The second event at arraignment is the setting of bail. Bail, discussed in detail below, is a mechanism to assure the Court that the defendant will continue to return voluntarily to court whenever s/he is required to be there. Defendants charged with most offenses are entitled to have bail set; sometimes, the setting of bail will require that the defendant deposit an amount of money with the Court, sometimes not. A defendant’s bail status may remain the same all the time that a case is pending or it may change.

If there is a not guilty plea at arraignment, a later date will be set for trial or DISPOSITION. Disposition is court jargon that implies that there may be an eventual guilty or nolo plea. A definite date will almost always be given in court, and a followup notice might be sent.

With misdemeanors, a defendant is entitled to have a first trial before a judge in the District Court, and a second trial if s/he wants to before a jury in the Superior Court. Or, s/he can choose to bypass the District Court entirely and have one trial in the Superior Court, before a jury or a judge. In order to have a District Court trial first, a defendant must file a “waiver of jury” form in the District Court. Unless this form is filed, the District Court will send the case to the Superior Court. This waiver of a jury trial operates only in the District Court. If after a District Court non-jury trial and conviction, an appeal is taken to the Superior Court, the choice of judge or jury will be made again. It is usually an advantage to have a District Court trial first.

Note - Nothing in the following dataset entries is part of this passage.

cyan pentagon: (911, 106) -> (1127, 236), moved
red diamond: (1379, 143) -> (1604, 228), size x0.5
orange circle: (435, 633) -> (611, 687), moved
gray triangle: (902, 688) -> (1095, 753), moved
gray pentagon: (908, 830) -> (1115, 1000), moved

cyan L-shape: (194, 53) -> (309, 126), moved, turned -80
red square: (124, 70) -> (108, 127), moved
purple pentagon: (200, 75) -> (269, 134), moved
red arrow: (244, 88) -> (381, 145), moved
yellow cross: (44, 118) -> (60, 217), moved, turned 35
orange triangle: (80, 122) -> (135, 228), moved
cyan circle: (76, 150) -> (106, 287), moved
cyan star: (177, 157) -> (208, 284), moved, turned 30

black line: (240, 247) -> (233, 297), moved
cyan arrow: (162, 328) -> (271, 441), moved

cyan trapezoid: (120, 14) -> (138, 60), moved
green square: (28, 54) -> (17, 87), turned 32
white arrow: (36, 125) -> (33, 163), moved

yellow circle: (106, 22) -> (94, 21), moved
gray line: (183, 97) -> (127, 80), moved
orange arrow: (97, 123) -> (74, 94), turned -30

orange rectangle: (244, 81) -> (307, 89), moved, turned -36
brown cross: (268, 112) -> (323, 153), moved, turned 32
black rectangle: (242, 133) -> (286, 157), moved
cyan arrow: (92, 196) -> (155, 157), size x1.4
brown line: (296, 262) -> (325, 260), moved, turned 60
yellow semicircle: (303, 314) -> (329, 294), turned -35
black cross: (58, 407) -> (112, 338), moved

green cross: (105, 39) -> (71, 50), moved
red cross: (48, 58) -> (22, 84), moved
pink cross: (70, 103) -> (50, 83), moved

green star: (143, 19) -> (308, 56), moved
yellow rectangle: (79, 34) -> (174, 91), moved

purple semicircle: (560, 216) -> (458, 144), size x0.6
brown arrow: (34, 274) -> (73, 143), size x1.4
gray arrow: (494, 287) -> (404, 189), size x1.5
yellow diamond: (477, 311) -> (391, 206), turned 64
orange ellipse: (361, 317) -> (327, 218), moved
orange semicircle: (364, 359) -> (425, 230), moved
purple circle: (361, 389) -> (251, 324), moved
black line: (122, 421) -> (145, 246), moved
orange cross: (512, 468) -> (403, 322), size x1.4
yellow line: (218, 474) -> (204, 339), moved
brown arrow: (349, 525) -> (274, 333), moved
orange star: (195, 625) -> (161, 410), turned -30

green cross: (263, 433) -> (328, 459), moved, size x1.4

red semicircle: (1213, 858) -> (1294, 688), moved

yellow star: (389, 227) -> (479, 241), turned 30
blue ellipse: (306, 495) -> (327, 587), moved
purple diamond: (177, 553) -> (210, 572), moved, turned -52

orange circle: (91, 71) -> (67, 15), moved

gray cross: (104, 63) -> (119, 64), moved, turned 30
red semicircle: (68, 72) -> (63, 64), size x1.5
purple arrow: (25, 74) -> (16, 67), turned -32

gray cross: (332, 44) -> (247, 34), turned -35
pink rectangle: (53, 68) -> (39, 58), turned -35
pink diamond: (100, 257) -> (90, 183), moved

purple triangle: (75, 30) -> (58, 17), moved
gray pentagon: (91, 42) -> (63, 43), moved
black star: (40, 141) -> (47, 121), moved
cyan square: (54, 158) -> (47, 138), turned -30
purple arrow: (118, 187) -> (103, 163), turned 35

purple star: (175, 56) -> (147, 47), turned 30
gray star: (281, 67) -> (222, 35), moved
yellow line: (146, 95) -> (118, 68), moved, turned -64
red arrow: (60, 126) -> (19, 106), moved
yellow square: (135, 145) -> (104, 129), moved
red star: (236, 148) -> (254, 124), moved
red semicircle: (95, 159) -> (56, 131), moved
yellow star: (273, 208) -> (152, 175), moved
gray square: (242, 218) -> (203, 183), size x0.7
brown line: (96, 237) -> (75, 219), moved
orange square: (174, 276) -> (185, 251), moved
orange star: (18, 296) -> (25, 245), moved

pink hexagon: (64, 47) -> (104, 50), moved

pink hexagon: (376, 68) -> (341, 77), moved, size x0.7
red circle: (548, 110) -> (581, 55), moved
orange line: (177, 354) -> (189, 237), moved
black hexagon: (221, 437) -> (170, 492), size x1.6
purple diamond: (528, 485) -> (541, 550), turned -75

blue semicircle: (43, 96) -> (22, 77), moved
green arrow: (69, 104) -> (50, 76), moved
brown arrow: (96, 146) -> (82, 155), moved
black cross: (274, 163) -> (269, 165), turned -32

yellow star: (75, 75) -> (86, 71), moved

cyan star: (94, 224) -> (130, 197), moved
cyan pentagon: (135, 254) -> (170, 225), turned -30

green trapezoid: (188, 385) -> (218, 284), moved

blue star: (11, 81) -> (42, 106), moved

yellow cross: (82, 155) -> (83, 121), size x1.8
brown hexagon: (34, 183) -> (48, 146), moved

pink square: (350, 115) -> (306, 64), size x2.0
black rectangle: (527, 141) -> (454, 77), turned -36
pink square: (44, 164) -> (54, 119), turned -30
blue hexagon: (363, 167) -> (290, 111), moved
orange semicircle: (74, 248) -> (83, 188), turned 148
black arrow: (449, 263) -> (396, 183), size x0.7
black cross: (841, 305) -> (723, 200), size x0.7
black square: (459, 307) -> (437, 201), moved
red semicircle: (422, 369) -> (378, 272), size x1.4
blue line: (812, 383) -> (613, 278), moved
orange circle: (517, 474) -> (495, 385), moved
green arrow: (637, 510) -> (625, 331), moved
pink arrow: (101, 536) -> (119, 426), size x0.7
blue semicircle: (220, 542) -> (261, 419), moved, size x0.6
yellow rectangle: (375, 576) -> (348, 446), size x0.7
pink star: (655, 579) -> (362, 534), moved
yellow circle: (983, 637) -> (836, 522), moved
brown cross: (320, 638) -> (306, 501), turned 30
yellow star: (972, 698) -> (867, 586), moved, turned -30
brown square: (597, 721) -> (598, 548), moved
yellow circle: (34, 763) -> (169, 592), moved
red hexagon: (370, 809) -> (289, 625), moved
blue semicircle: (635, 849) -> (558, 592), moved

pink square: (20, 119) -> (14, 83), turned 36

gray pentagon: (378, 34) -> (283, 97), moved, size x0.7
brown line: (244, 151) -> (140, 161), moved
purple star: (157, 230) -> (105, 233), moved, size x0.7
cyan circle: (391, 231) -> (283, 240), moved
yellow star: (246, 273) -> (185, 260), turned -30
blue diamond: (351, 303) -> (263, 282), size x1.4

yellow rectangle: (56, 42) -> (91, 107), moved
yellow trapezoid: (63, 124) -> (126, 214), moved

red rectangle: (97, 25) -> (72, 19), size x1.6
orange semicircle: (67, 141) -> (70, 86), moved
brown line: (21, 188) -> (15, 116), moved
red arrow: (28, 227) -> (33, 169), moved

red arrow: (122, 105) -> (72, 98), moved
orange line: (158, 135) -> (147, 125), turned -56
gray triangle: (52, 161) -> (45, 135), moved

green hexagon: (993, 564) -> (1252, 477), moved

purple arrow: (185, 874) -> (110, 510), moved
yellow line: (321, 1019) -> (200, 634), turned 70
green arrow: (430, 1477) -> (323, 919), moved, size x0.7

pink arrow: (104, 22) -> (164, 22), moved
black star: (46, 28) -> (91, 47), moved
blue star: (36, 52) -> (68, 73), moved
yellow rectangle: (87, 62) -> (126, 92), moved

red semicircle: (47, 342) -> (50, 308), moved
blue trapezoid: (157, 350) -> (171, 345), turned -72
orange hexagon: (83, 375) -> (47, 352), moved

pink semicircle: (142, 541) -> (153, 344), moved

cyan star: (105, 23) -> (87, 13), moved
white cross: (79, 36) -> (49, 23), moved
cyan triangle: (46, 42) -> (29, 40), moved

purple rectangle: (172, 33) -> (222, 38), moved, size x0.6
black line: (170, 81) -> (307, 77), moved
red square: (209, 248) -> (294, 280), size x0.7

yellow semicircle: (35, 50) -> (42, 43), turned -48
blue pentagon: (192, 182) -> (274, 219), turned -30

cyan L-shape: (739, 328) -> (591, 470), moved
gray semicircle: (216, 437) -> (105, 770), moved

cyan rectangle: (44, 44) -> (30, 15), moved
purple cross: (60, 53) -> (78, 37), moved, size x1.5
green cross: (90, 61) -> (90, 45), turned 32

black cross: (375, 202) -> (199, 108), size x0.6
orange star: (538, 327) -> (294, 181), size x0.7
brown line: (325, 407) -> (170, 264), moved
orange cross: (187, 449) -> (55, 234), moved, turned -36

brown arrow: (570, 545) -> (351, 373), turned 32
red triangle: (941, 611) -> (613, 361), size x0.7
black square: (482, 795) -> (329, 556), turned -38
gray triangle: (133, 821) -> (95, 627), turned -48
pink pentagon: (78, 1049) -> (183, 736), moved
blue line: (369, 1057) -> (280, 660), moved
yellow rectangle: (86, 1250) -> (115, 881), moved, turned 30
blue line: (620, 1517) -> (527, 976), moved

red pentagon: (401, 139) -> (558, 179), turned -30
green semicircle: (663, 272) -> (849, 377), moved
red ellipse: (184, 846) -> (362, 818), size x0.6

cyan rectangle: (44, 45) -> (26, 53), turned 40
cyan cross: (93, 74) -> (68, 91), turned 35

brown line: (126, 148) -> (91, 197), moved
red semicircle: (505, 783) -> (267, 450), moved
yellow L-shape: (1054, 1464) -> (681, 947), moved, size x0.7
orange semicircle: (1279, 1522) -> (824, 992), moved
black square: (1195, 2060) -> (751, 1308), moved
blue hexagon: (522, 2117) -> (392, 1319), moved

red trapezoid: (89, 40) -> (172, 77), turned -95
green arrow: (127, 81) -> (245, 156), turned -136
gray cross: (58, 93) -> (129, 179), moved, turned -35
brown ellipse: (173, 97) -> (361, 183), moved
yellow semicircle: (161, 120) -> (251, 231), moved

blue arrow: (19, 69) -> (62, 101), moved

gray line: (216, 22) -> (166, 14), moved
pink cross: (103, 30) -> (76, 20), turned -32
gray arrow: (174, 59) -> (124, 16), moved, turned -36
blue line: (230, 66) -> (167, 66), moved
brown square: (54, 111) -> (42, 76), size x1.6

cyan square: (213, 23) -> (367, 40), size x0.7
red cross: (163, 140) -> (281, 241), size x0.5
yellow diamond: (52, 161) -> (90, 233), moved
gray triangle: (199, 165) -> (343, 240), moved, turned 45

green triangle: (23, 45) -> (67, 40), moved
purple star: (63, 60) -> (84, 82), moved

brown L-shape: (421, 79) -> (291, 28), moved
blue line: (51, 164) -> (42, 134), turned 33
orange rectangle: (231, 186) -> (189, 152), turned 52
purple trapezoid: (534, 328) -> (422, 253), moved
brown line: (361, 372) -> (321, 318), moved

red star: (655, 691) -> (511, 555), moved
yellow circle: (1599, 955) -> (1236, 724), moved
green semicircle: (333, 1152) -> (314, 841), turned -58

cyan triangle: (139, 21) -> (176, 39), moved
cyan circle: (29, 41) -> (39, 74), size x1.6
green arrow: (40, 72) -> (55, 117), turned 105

Usually before a trial occurs, there is a PRETRIAL CONFERENCE. At the pretrial conference, the defense lawyer, the prosecutor, and the judge will sit in the judge’s office and discuss whether the case should go to trial or whether a plea bargain is possible. Defendants are not present at the pre-trial conference, but may be required to be in the courthouse while it occurs. If a decision is made at the pretrial conference to have a trial, it may not take place on that day.

The Constitutions of the United States and of Rhode Island guarantee a jury trial on most crimes. Because there are no jury trials in the District Court, Rhode Island has a system called a DE NOVO APPEAL (pronounced day-no-vo). Under this system, a person found guilty in District Court, has the right to appeal to the Superior Court by filing a written notice within five days of sentencing with the Clerk of the District Court. An appeal not filed in time is lost forever. An appeal taken to the Superior Court results in an entirely new trial in that court, with a jury, as if the first trial had never happened: the sentence which the District Court imposed will be vacated (erased). There are two disadvantages to a Superior Court appeal. First, it will probably take a long time before that new trial and the case will remain pending. Second, the District Court judge may set new and higher bail pending the Superior Court appeal (see BALL below).

Felonies
Felonies can only be handled to completion by the Superior Court; the District Court can only handle misdemeanors and violations to final completion. Usually, however, felonies start in the District Court, with a police complaint charging a crime. Arraignment will be held in the District Court similarly to an arraignment for a misdemeanor except that a “not guilty” plea will automatically be entered because the District Court cannot take a nolo or guilty plea to a felony. Only two events can occur in the District Court on a felony: arraignment and, in most cases, FELONY SCREENING. Felony screening, often called Prearraignment Conference, is similar to a pretrial conference, and is an opportunity for the attorneys and the judge to discuss the case and the charges that will be brought in Superior Court. A case can be plea-bargained at felony screening and, if the defendant pleads guilty or nolo contendere at that time, the prosecution will end. Felony screening only occurs with Providence County felonies, and it occurs in the District Court building.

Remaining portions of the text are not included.